That reality is showing up on a campus. A growing share of college students are seeking medical evaluations for ADHD, anxiety, and depression—and requesting academic accommodations such as extended time on exams and papers. At some of the country’s selective universities, the numbers are striking: more than 20% of undergraduates at Brown and Harvard are registered as disabled. At UMass Amherst, it’s 34%; Stanford, 38%, according to data analyzed by The Atlantic.
While it’s clear that many students requesting accommodations do so for legitimate medical reasons and that increased diagnoses may reflect greater mental-health awareness, some experts have raised concerns about overdiagnosis and whether universities are making it too easy for students to qualify. And the debate has set off a wildfire on social media this week, catching the attention of high-profile business leaders, including Joe Lonsdale, the billionaire venture capitalist and Palantir cofounder.
Lonsdale’s response offered no sympathy. “Loser generation,” he wrote in reaction to a graph showing the rising number of undergraduate students reporting disabilities.
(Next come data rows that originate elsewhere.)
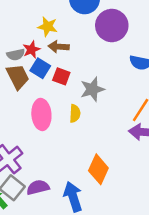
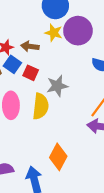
yellow star: (48, 27) -> (54, 33), moved
yellow semicircle: (75, 113) -> (41, 106), size x1.6

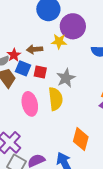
yellow star: (54, 33) -> (59, 41), moved

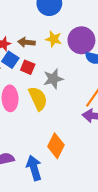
purple circle: (73, 26) -> (81, 40), moved
yellow semicircle: (55, 99) -> (38, 98), turned -30

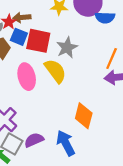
brown arrow: (26, 42) -> (22, 17), moved
red square: (28, 67) -> (38, 41), size x1.6

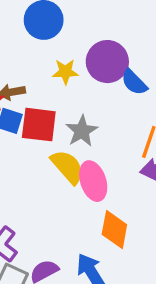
blue semicircle: (105, 18) -> (134, 82), turned 48
pink ellipse: (27, 77) -> (93, 181), moved

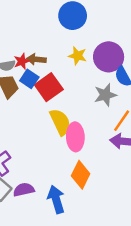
red square: (39, 125) -> (49, 87), turned 32
gray star: (82, 131) -> (105, 95), moved

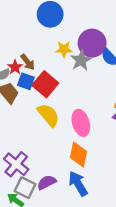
brown arrow: (36, 59) -> (28, 62), turned -119
gray star: (105, 95) -> (81, 60), moved
yellow semicircle: (60, 122) -> (48, 115), moved
orange diamond: (81, 175) -> (79, 154), moved

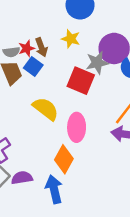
yellow star: (64, 49) -> (71, 39), moved
red square: (45, 84) -> (81, 81), moved, turned -35
yellow semicircle: (48, 115) -> (46, 109), turned -30

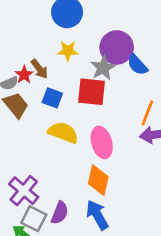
blue square: (33, 67) -> (52, 98), moved
purple semicircle: (22, 178) -> (60, 213), turned 138

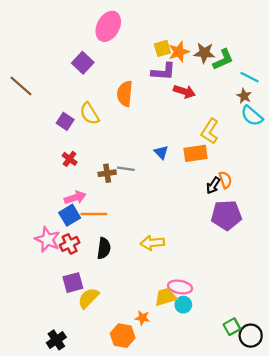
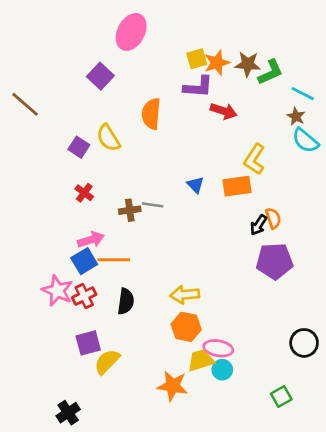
orange star: (142, 318) -> (173, 386), size x1.6
orange hexagon: (123, 336) -> (186, 327), moved
black circle: (251, 336) -> (304, 343), moved

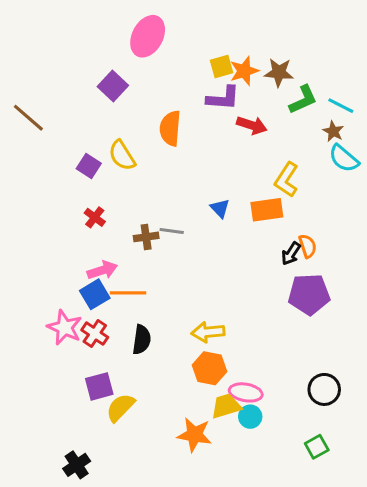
green L-shape: (271, 72) -> (303, 100), moved
red cross: (84, 296) -> (95, 334), turned -30
black circle: (304, 343) -> (324, 389), moved

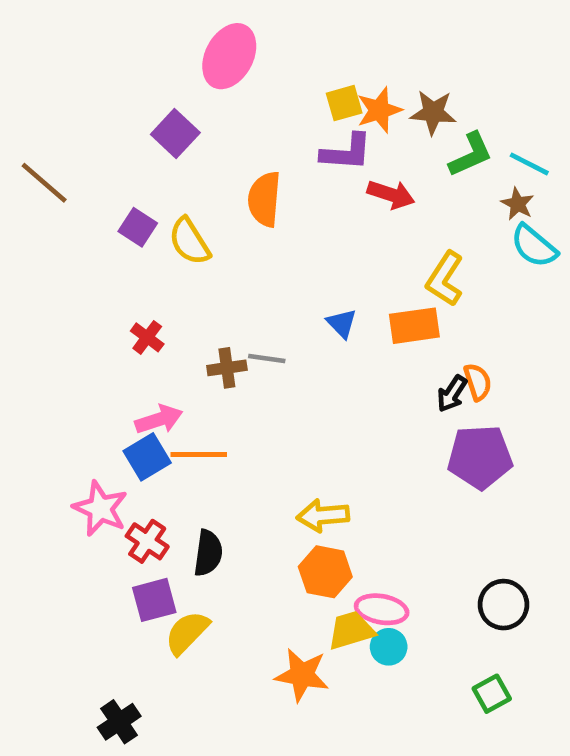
purple square: (89, 166) -> (138, 227), moved
red cross: (95, 334) -> (147, 541), moved
black semicircle: (142, 340) -> (208, 553), moved

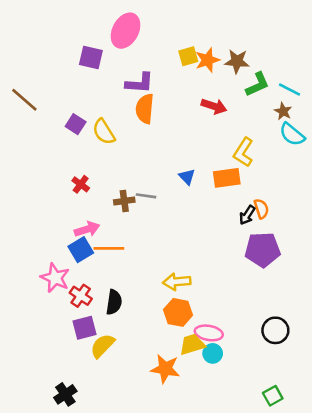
purple square: (175, 134) -> (91, 57), moved, turned -30
purple L-shape: (346, 152) -> (140, 83), moved
green square: (492, 694) -> (273, 396), moved

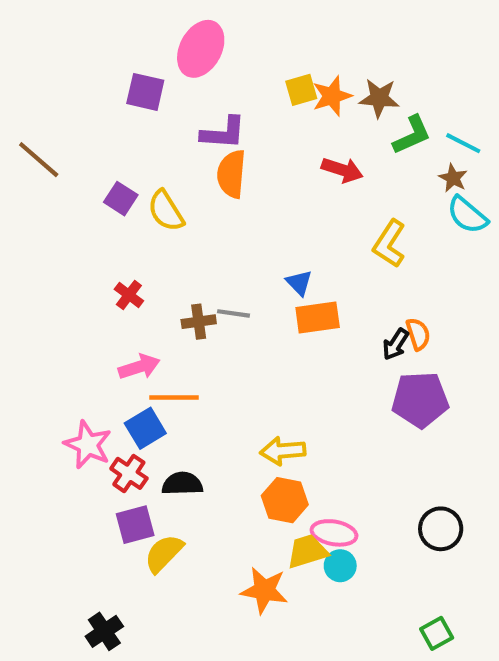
orange rectangle: (227, 178) -> (318, 318), moved
blue square: (81, 250) -> (145, 428), moved
black semicircle: (114, 302) -> (182, 484), turned -100

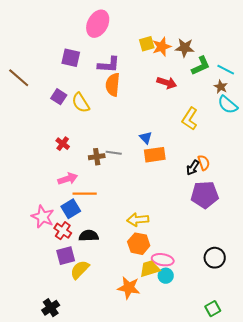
purple square: (145, 92) -> (71, 58), moved

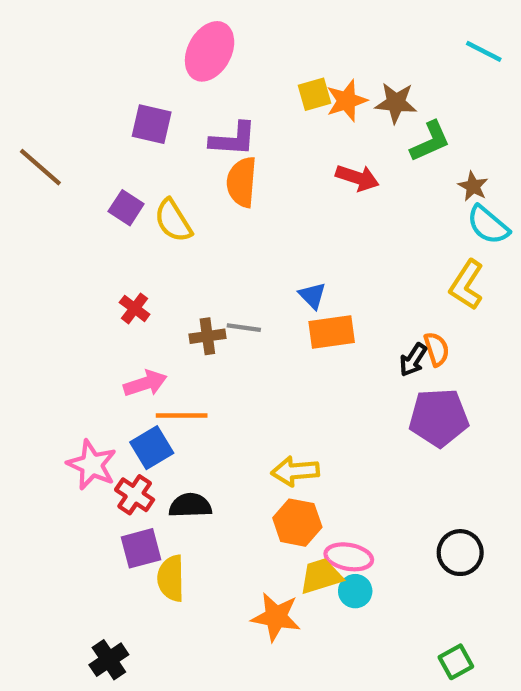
cyan line: (226, 70) -> (484, 51), moved
yellow L-shape: (190, 119) -> (467, 285), moved
yellow semicircle: (80, 270) -> (171, 578), turned -45

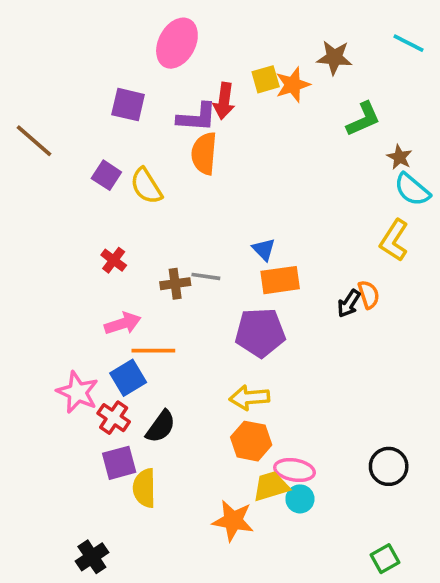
brown star: (396, 103) -> (334, 58), moved
red arrow: (357, 178) -> (224, 101), moved, turned 80
purple pentagon: (439, 418) -> (260, 333), moved
black semicircle: (190, 505) -> (161, 427), turned 128

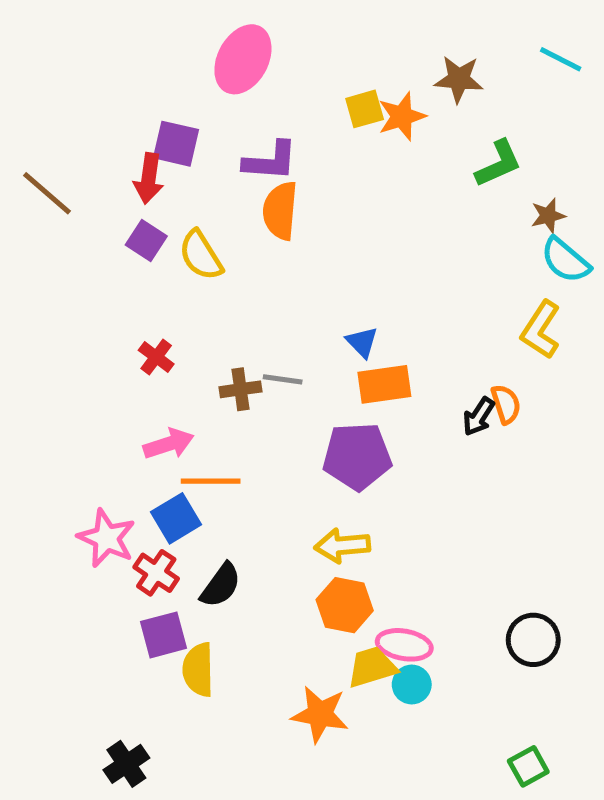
red arrow: (224, 101) -> (149, 178), moved
brown star: (399, 157) -> (548, 216), turned 30

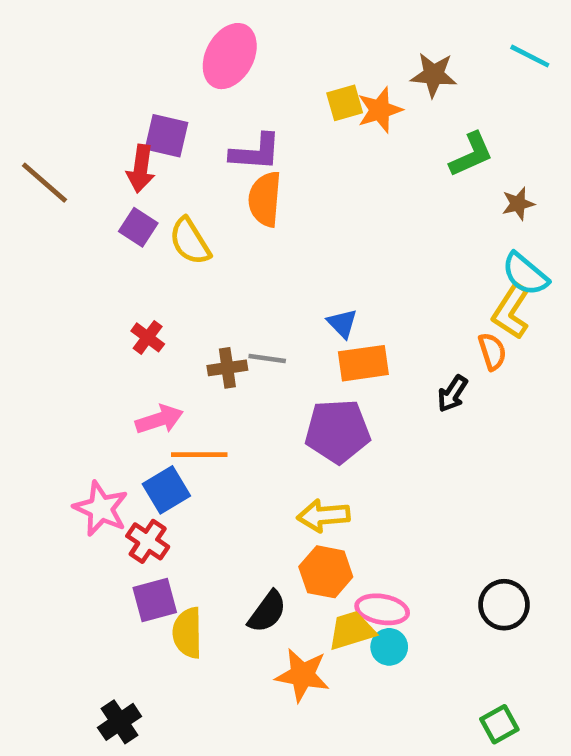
cyan semicircle: (565, 260) -> (525, 274), moved
orange semicircle: (506, 404) -> (492, 351), moved
black semicircle: (221, 585) -> (267, 612), moved

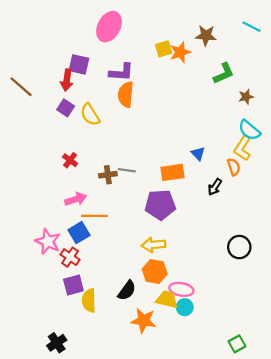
blue triangle: (342, 323) -> (198, 154), moved
black circle: (504, 605) -> (239, 247), moved
yellow trapezoid: (352, 630) -> (167, 299), turned 30

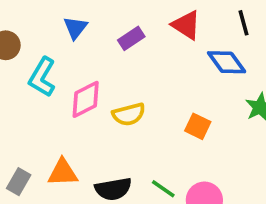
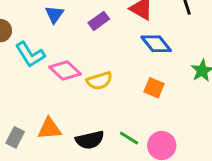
blue diamond: (227, 62) -> (156, 44), moved
cyan L-shape: (42, 77) -> (30, 54), turned -60
pink diamond: (86, 99) -> (65, 70), turned 72

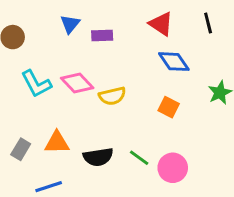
purple rectangle: (99, 21) -> (102, 36), moved, turned 30
cyan L-shape: (30, 54) -> (36, 84), moved

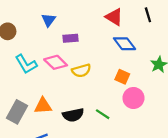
purple rectangle: (102, 36) -> (71, 38), moved
gray rectangle: (21, 149) -> (17, 112), size x1.5
pink circle: (173, 168) -> (133, 98), moved

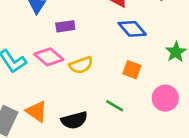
pink circle: (133, 98) -> (165, 98), moved
orange triangle: (43, 106) -> (37, 111), turned 42
green line: (103, 114) -> (115, 106), moved

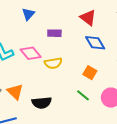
purple rectangle: (65, 26) -> (54, 33), moved
green line: (115, 106) -> (83, 95), moved

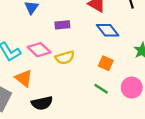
orange triangle: (15, 92) -> (24, 78), moved
black semicircle: (42, 103) -> (42, 103), moved

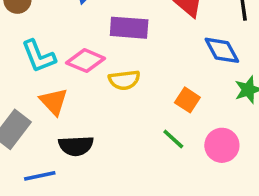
purple rectangle: (62, 25) -> (129, 28), size x1.5
blue diamond: (108, 30) -> (222, 50), moved
pink diamond: (39, 50) -> (86, 61), turned -30

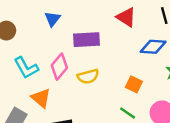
blue diamond: (222, 50) -> (153, 47), turned -50
pink diamond: (86, 61) -> (59, 67), turned -65

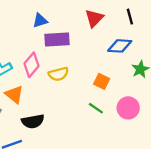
red triangle: (126, 17) -> (94, 18), turned 42
blue triangle: (53, 19) -> (40, 21), moved, turned 35

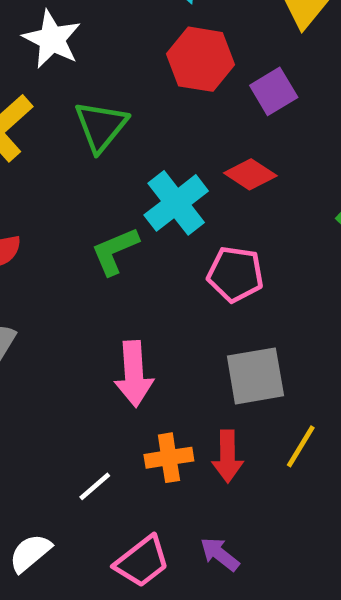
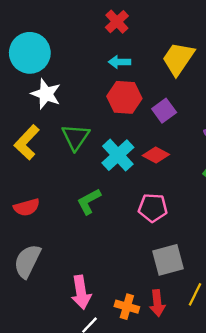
cyan cross: (176, 203) -> (118, 155), moved
pink arrow: (134, 374) -> (81, 292), moved
orange cross: (169, 458) -> (127, 307), turned 30

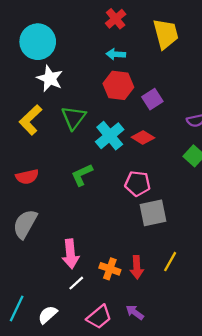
yellow trapezoid: (178, 59) -> (166, 34), moved, turned 128
gray square: (168, 260) -> (153, 213), moved

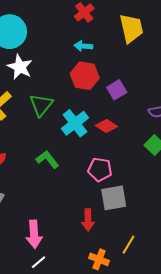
green L-shape: (82, 175) -> (47, 159), turned 75
red arrow: (137, 267) -> (88, 220), moved
orange cross: (110, 269) -> (99, 259), moved

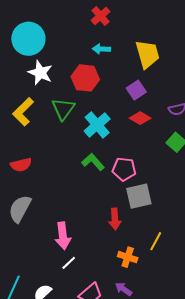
yellow trapezoid: (131, 28) -> (147, 54), moved
red hexagon: (85, 76) -> (85, 78), moved
red diamond: (106, 126) -> (140, 118), moved
green L-shape: (47, 159) -> (93, 162), moved

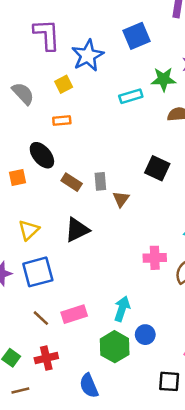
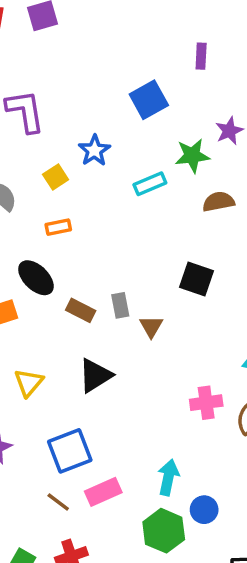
blue star: (88, 56) -> (94, 150), moved, size x0.7
blue square: (38, 272) -> (70, 451), moved

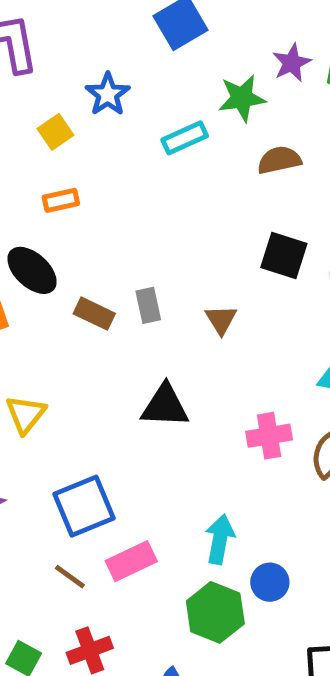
black square: (197, 279) -> (284, 255), moved
brown triangle: (151, 327) -> (221, 320), moved
black triangle: (95, 375) -> (165, 406), moved, turned 36

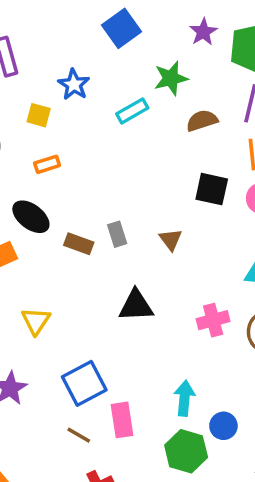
purple star: (292, 63) -> (203, 32), moved
yellow square: (55, 132) -> (39, 115), turned -35
pink rectangle: (131, 561) -> (122, 420), turned -68

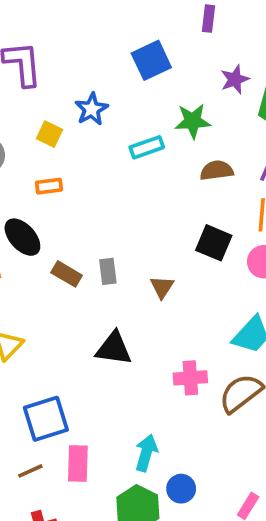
brown line: (79, 435) -> (30, 471), turned -65

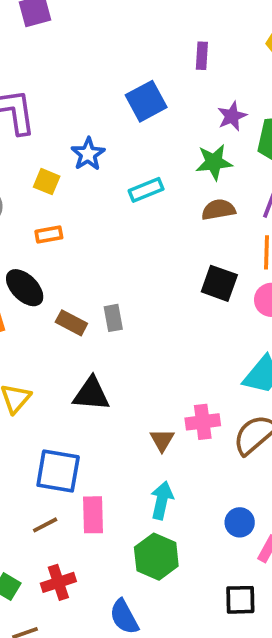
green star: (193, 121) -> (214, 162), moved
brown triangle: (162, 287) -> (162, 440), moved
black triangle: (114, 348) -> (91, 394), moved
blue square: (46, 419) -> (58, 471), turned 30
blue circle: (181, 489) -> (240, 522), moved

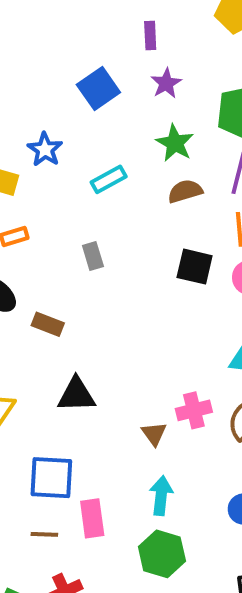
purple star: (232, 116) -> (166, 83), moved
green star: (214, 162) -> (175, 143), turned -30
gray rectangle: (113, 318) -> (93, 256), moved
brown line: (45, 525) -> (44, 534), turned 36

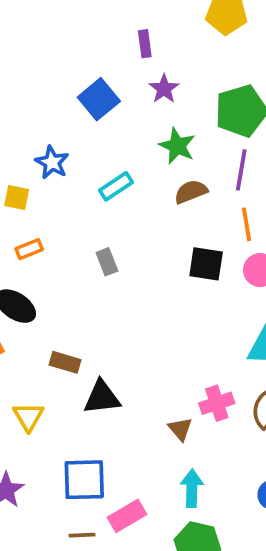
brown rectangle: (48, 324) -> (65, 362), moved
pink rectangle: (92, 518) -> (127, 516), turned 72

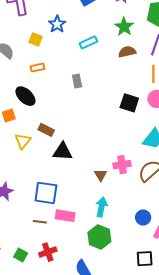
black square: (206, 264) -> (129, 103), moved
yellow triangle: (28, 417) -> (23, 141), moved
pink rectangle: (127, 516) -> (65, 216), turned 30

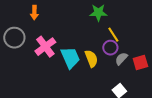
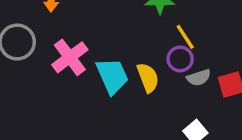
gray semicircle: (121, 59) -> (199, 78), turned -152

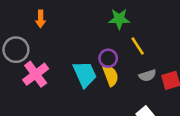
pink cross: (70, 57) -> (36, 74), moved
purple circle: (180, 59) -> (108, 58), moved

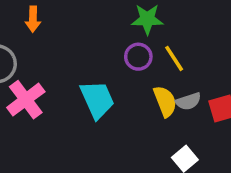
purple circle: (108, 58) -> (138, 57), moved
yellow semicircle: (111, 75) -> (165, 101), moved

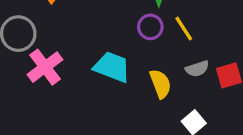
cyan trapezoid: (97, 100) -> (112, 67), turned -45
yellow semicircle: (165, 101) -> (160, 84), moved

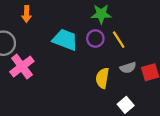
cyan trapezoid: (112, 67) -> (65, 40), moved
yellow semicircle: (160, 84) -> (102, 78), turned -150

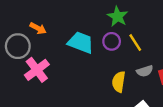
orange arrow: (27, 14) -> (38, 28), moved, turned -63
green star: (101, 14) -> (117, 16), turned 30

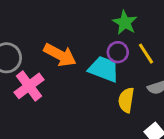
orange arrow: (38, 28) -> (60, 55), moved, size x1.6
cyan trapezoid: (81, 43) -> (104, 69), moved

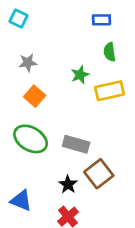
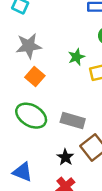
gray star: (28, 63) -> (29, 46), size x1.5

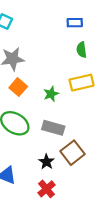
green star: (76, 57) -> (51, 94), moved

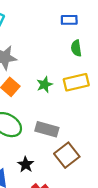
green star: (51, 94) -> (44, 85), moved
black star: (46, 162) -> (26, 165), moved

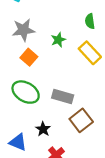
yellow rectangle: (76, 82) -> (90, 53), turned 60
green star: (44, 85) -> (58, 40), moved

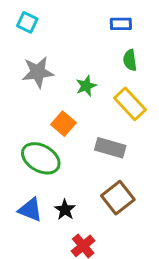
orange square: (29, 57) -> (63, 124), moved
gray rectangle: (63, 96) -> (110, 148), moved
blue triangle: (18, 142) -> (30, 210), moved

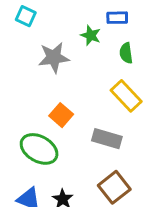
gray star: (38, 72) -> (54, 57), moved
green star: (86, 86) -> (91, 35), moved, turned -30

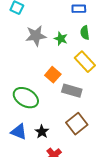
green star: (91, 35) -> (61, 39), moved
orange square: (61, 115) -> (53, 75), moved

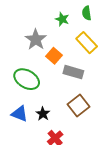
gray star: (36, 36) -> (36, 39), moved, turned -30

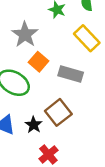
orange square: (54, 56) -> (39, 62), moved
brown square: (78, 106) -> (58, 112), moved

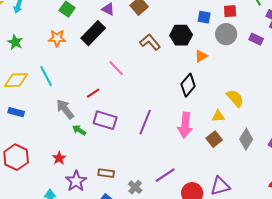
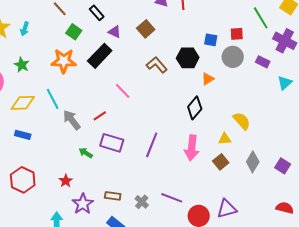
orange star: (57, 38) -> (64, 61), size x1.4
gray arrow: (65, 109) -> (72, 120), moved
purple line: (165, 175) -> (172, 198), turned 55
gray cross: (135, 187) -> (142, 202), moved

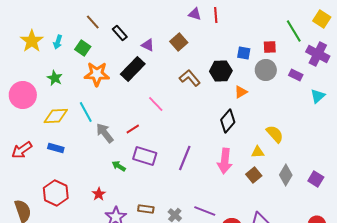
black rectangle: (97, 13) -> (120, 33), moved
green square: (74, 32) -> (83, 48), moved

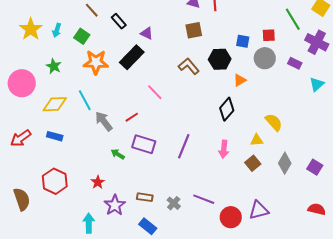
brown square: (179, 42) -> (194, 30), moved, turned 30
pink arrow: (225, 161) -> (224, 149), size x0.7

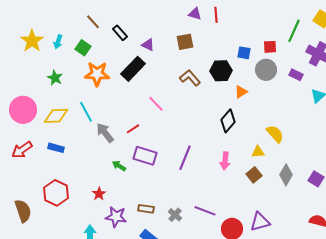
green line: (293, 19) -> (294, 31), turned 55
brown square: (194, 30) -> (185, 42), moved
pink circle: (22, 83) -> (23, 110), moved
purple star: (115, 205) -> (116, 217), turned -30

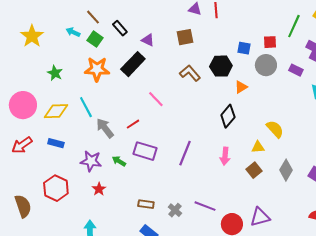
cyan arrow: (58, 42) -> (73, 32), moved, turned 96
green square: (83, 48) -> (95, 39), moved
purple star: (116, 217) -> (91, 161), moved

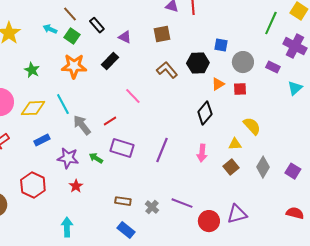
red square: (270, 42) -> (240, 89), moved
black rectangle: (133, 64) -> (110, 61), size x0.7
blue rectangle: (56, 143) -> (42, 140), moved, turned -42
“At Stanford it’s a hack for housing though and at some point I get it, even if it’s not my personal ethics. Terrible leadership from the university.”
He argued that families have been slowly using disability accommodations to give their children an academic advantage—when they might not actually need it.
“Claiming your child has a disability to give them a leg up became an obvious dominant game theoretic strategy for parents without honor in the 2010’s,” Lonsdale wrote earlier this month on X. “Great signal to avoid a family / not do business with parents who act this way.”
And while it’s unclear how many students, if any, are trying to game the system, Lonsdale has made his broader view clear: he doesn’t think universities are preparing young people—or evaluating them—in ways that matter.
“No great companies are interested in the BS games played by universities,” he added.
Fortune reached out to Lonsdale for further comment.
Lonsdale’s complicated history with higher education
Though a Stanford alum himself, Lonsdale has a complicated history with the institution and higher education more broadly.
In the early 2010s, while serving as a mentor in a Stanford tech entrepreneurship course, Lonsdale was accused of sexual assault by a student—and banned from mentoring undergraduates for 10 years and from campus entirely. The assault charges were later dropped, but Lonsdale acknowledged violating a rule prohibiting consensual relationships between mentors and students.
Less than a decade later, in 2021, Lonsdale cofounded his own school—the University of Austin—with Niall Ferguson, Bari Weiss, and others. The institution prides itself on freedom of speech and overcoming the “mediocrity” of traditional higher education. It welcomed its first group of undergraduates last fall and remains unaccredited.
The school has drawn support from Lonsdale’s fellow Palantir cofounder and Stanford alum Alex Karp, who has also criticized the college system.
“Everything you learned at your school and college about how the world works is intellectually incorrect,” Karp, Palantir’s CEO, told CNBC earlier this year.
Instead, the 58-year-old said Palantir is building a new credential “separate from class or background,” that is the “best credential in tech.”
“If you did not go to school, or you went to a school that’s not that great, or you went to Harvard or Princeton or Yale, once you come to Palantir, you’re a Palantirian,” Karp said during an earnings call earlier this year. “No one cares about the other stuff.”